One of the best revelations I got from a Tufte lecture was that Flash
graphics...more specifically, the tendency to hide data with fancy
rollover/popup interaction, was dumb.

His philosophy was to lay it all out as much as you can without requiring a
click...and that restraint causes you to rethink how to display the data and
to be more clever in visual symbolism, rather than requiring the user to click
a button to reveal a block of descriptive text.

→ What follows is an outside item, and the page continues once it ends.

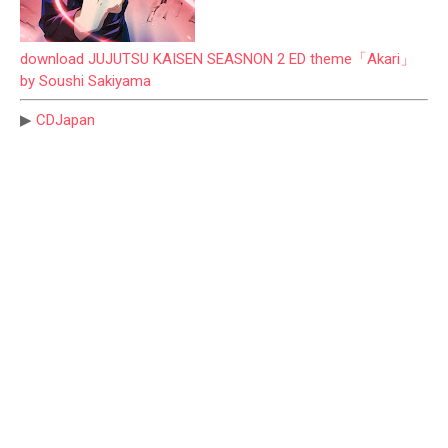
download JUJUTSU KAISEN SEASNON 2 ED theme「Akari」
by Soushi Sakiyama
▶
CDJapan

However, I think overall, he is not someone who has spent much time thinking
over web-formatting and display. Most of his work on his site is plain text or
images of text.

------
realitygrill
This is an excellent book. I bought a used copy this summer, and what has been
so striking to me is the quotes and examples he uses; I have read most of them
before, in one form or another, travailing the internet. It feels like someone
modern collated the examples for the book, but Tufte wrote it in 1974! You
also get a glimpse of Tufte before he becomes the information visualization
guru.

------
gregsadetsky
Thanks for the great link! Browsing through Tufte's main site, I also saw that
he has upcoming classes:

<http://www.edwardtufte.com/tufte/courses>

New England next week, then in the Washington D.C. region, then the Bay Area
in December...!

------
01PH
I love Tufte but most likely won't end up going through 179 pages just on how
to present data the "right" way. He should develop some form of a Web
curriculum or something more accessible for those only interested in the
essentials. He did this already quite brilliantly with his Powerpoint
essentials.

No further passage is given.